Activity: Each entry is to be retyped without alteration, and no picture is to be included.

########################################

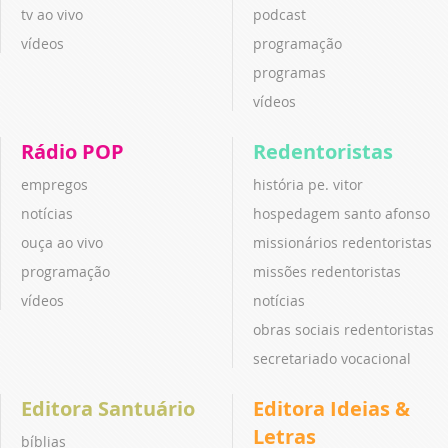
tv ao vivo
podcast
vídeos
programação
programas
vídeos
Rádio POP
Redentoristas
empregos
história pe. vitor
notícias
hospedagem santo afonso
ouça ao vivo
missionários redentoristas
programação
missões redentoristas
vídeos
notícias
obras sociais redentoristas
secretariado vocacional
Editora Santuário
Editora Ideias &
Letras
bíblias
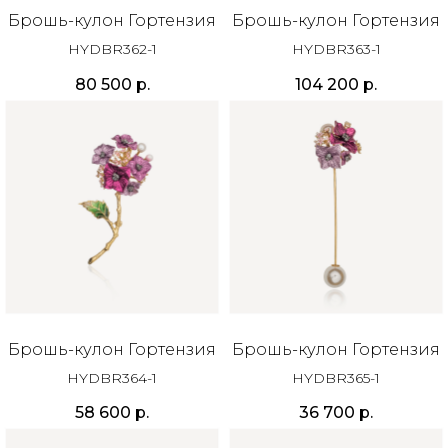
Брошь-кулон Гортензия
Брошь-кулон Гортензия
HYDBR362-1
HYDBR363-1
80 500
р.
104 200
р.
Брошь-кулон Гортензия
Брошь-кулон Гортензия
HYDBR364-1
HYDBR365-1
58 600
р.
36 700
р.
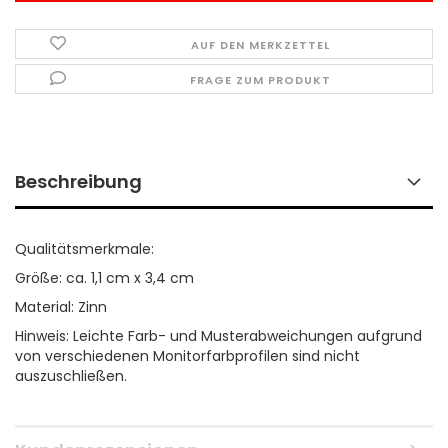
AUF DEN MERKZETTEL
FRAGE ZUM PRODUKT
Beschreibung
Qualitätsmerkmale:
Größe: ca. 1,1 cm x 3,4 cm
Material: Zinn
Hinweis: Leichte Farb- und Musterabweichungen aufgrund
von verschiedenen Monitorfarbprofilen sind nicht
auszuschließen.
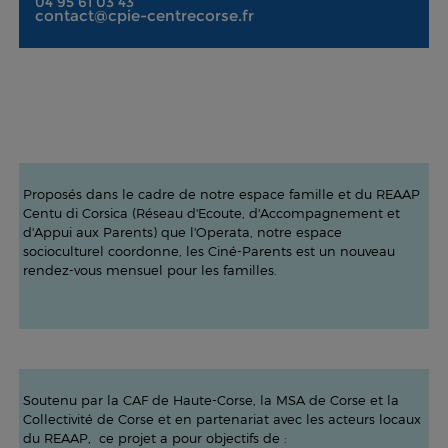
04 95 61 03 43
contact@cpie-centrecorse.fr
Proposés dans le cadre de notre espace famille et du REAAP
Centu di Corsica (Réseau d'Ecoute, d'Accompagnement et
d'Appui aux Parents) que l'Operata, notre espace
socioculturel coordonne, les Ciné-Parents est un nouveau
rendez-vous mensuel pour les familles.
Soutenu par la CAF de Haute-Corse, la MSA de Corse et la
Collectivité de Corse et en partenariat avec les acteurs locaux
du REAAP, ce projet a pour objectifs de :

########################################

Task result:
tv ao vivo
podcast
vídeos
programação
programas
vídeos
Rádio POP
Redentoristas
empregos
história pe. vitor
notícias
hospedagem santo afonso
ouça ao vivo
missionários redentoristas
programação
missões redentoristas
vídeos
notícias
obras sociais redentoristas
secretariado vocacional
Editora Santuário
Editora Ideias &
Letras
bíblias
Брошь-кулон Гортензия
Брошь-кулон Гортензия
HYDBR362-1
HYDBR363-1
80 500
р.
104 200
р.
Брошь-кулон Гортензия
Брошь-кулон Гортензия
HYDBR364-1
HYDBR365-1
58 600
р.
36 700
р.
AUF DEN MERKZETTEL
FRAGE ZUM PRODUKT
Beschreibung
Qualitätsmerkmale:
Größe: ca. 1,1 cm x 3,4 cm
Material: Zinn
Hinweis: Leichte Farb- und Musterabweichungen aufgrund
von verschiedenen Monitorfarbprofilen sind nicht
auszuschließen.
04 95 61 03 43
contact@cpie-centrecorse.fr
Proposés dans le cadre de notre espace famille et du REAAP
Centu di Corsica (Réseau d'Ecoute, d'Accompagnement et
d'Appui aux Parents) que l'Operata, notre espace
socioculturel coordonne, les Ciné-Parents est un nouveau
rendez-vous mensuel pour les familles.
Soutenu par la CAF de Haute-Corse, la MSA de Corse et la
Collectivité de Corse et en partenariat avec les acteurs locaux
du REAAP, ce projet a pour objectifs de :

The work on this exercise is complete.